Goal of the exercise.
Your answer is to be the count alone: the number of lines in the data below where "Workstations" appears.

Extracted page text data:
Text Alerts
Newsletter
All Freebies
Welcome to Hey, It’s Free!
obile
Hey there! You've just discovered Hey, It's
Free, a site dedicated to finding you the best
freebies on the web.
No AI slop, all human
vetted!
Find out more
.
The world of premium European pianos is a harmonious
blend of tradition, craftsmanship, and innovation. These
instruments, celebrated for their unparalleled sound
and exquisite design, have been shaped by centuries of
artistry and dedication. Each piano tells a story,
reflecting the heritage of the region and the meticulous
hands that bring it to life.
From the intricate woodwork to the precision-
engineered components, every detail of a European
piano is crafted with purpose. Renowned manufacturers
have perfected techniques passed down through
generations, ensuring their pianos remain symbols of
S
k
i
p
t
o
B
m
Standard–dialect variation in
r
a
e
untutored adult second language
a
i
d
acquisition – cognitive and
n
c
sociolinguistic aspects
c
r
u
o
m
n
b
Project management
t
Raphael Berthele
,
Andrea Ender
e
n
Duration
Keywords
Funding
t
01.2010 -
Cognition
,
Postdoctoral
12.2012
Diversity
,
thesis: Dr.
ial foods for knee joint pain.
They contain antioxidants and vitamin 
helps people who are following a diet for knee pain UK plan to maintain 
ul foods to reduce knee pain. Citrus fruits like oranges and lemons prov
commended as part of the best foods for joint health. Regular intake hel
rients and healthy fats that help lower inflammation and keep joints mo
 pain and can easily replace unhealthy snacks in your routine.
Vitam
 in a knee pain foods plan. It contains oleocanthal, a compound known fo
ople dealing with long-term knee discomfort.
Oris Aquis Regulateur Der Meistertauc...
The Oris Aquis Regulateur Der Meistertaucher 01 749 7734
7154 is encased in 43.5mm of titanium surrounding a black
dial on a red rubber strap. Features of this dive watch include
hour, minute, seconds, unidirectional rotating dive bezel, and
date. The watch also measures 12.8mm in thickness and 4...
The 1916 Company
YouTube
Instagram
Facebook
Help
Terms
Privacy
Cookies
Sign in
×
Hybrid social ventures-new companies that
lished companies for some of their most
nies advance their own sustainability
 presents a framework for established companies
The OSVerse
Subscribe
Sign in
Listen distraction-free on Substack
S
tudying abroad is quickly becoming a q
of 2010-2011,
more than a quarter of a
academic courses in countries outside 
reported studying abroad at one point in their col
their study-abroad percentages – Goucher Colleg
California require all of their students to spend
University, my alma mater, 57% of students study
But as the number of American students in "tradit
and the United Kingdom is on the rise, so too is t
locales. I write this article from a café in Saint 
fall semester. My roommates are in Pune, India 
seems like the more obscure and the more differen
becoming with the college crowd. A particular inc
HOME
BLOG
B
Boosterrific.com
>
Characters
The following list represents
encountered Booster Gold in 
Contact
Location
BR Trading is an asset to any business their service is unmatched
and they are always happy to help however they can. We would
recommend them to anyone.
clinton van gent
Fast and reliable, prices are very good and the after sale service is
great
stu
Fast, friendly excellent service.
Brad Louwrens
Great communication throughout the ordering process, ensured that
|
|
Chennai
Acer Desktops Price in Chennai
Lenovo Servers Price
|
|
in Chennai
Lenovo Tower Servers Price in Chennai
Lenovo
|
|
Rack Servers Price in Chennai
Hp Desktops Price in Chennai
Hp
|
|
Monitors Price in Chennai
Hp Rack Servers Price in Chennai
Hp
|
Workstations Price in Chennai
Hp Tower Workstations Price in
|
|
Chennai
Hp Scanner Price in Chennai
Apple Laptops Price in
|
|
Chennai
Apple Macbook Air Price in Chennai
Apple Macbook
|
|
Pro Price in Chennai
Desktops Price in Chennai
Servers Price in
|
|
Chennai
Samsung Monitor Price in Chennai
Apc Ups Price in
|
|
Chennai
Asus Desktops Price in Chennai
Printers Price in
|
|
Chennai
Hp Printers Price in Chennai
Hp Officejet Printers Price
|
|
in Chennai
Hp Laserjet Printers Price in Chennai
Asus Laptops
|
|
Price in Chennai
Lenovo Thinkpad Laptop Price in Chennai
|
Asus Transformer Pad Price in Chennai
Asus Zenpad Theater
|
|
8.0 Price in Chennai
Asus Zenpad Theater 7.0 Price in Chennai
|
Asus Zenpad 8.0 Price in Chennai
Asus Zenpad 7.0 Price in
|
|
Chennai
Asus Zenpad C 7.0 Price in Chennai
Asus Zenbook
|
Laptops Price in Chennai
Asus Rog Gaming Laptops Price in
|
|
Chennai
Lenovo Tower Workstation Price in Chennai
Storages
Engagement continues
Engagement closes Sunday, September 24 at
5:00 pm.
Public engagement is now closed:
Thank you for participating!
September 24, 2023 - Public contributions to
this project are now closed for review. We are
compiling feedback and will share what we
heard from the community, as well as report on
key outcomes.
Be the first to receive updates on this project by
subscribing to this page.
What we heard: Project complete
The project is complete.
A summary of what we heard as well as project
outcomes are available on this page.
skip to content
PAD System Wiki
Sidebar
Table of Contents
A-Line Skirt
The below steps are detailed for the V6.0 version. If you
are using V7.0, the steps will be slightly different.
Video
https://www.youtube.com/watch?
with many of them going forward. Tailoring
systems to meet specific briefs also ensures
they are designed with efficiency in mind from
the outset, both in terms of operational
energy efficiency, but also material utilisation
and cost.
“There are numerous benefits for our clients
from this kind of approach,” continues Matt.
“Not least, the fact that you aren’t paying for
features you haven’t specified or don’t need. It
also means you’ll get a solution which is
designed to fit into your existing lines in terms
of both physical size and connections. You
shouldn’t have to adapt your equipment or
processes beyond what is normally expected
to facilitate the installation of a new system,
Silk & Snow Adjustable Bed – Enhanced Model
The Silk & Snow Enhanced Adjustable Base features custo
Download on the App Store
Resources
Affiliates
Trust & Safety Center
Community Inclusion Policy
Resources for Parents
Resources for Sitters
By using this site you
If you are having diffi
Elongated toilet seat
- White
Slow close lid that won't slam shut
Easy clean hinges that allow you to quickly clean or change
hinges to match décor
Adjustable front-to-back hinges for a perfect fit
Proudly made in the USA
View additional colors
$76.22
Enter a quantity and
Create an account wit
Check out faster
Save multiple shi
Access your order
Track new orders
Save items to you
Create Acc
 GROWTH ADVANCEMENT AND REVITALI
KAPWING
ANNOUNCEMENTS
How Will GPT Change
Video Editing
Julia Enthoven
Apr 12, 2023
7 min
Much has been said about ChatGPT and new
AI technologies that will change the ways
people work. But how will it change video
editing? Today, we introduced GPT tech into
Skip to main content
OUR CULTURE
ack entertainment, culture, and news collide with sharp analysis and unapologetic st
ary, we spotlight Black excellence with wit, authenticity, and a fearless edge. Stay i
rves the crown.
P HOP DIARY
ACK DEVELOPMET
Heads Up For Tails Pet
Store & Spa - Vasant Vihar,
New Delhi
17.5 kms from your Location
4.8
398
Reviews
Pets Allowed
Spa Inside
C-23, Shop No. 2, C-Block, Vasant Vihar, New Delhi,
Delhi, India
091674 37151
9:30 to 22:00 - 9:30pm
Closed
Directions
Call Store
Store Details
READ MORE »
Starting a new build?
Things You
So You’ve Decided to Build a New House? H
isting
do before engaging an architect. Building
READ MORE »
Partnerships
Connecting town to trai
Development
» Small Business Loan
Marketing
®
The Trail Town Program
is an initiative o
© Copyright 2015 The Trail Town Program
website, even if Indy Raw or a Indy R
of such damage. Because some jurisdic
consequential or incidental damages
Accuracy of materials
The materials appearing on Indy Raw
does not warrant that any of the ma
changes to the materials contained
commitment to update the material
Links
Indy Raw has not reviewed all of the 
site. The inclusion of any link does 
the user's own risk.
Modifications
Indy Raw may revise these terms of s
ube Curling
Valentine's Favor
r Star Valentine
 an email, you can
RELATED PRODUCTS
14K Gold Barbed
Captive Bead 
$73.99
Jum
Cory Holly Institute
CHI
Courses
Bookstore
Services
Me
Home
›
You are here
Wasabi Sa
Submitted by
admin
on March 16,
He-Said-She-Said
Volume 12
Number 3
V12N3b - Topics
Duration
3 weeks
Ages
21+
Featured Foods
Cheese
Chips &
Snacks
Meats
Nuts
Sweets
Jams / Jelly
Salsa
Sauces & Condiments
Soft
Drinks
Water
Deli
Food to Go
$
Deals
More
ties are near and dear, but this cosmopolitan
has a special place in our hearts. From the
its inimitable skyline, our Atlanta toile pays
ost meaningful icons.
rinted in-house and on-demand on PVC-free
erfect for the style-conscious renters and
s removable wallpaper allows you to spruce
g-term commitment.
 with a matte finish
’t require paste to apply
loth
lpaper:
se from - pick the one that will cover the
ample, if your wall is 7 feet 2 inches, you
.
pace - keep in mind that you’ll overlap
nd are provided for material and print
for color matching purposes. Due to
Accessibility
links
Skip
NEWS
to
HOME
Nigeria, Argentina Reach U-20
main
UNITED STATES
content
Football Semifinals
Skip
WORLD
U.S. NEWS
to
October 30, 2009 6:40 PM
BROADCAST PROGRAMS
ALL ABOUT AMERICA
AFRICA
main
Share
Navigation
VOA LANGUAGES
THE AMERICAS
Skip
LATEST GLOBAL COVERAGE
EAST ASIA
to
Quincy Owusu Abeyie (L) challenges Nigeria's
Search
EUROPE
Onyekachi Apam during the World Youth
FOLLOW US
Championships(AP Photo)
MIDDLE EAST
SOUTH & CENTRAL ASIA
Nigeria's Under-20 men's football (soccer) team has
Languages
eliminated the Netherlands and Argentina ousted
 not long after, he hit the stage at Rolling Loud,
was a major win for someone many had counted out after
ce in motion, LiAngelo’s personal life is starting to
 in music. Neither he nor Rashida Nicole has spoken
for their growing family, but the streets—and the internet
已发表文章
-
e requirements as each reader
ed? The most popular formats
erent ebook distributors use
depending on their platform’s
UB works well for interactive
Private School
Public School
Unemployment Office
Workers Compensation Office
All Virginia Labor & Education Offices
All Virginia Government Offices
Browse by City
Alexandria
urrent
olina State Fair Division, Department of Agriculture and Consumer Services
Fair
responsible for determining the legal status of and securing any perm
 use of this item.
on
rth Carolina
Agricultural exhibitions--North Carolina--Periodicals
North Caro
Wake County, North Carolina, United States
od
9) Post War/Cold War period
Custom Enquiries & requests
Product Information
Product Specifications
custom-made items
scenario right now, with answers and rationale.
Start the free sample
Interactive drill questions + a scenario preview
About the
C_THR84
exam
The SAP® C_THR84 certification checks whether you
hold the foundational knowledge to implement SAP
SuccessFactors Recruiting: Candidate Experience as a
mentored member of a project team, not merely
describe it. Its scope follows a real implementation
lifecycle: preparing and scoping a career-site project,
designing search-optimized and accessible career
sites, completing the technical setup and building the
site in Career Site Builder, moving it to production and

Answer to this task.
2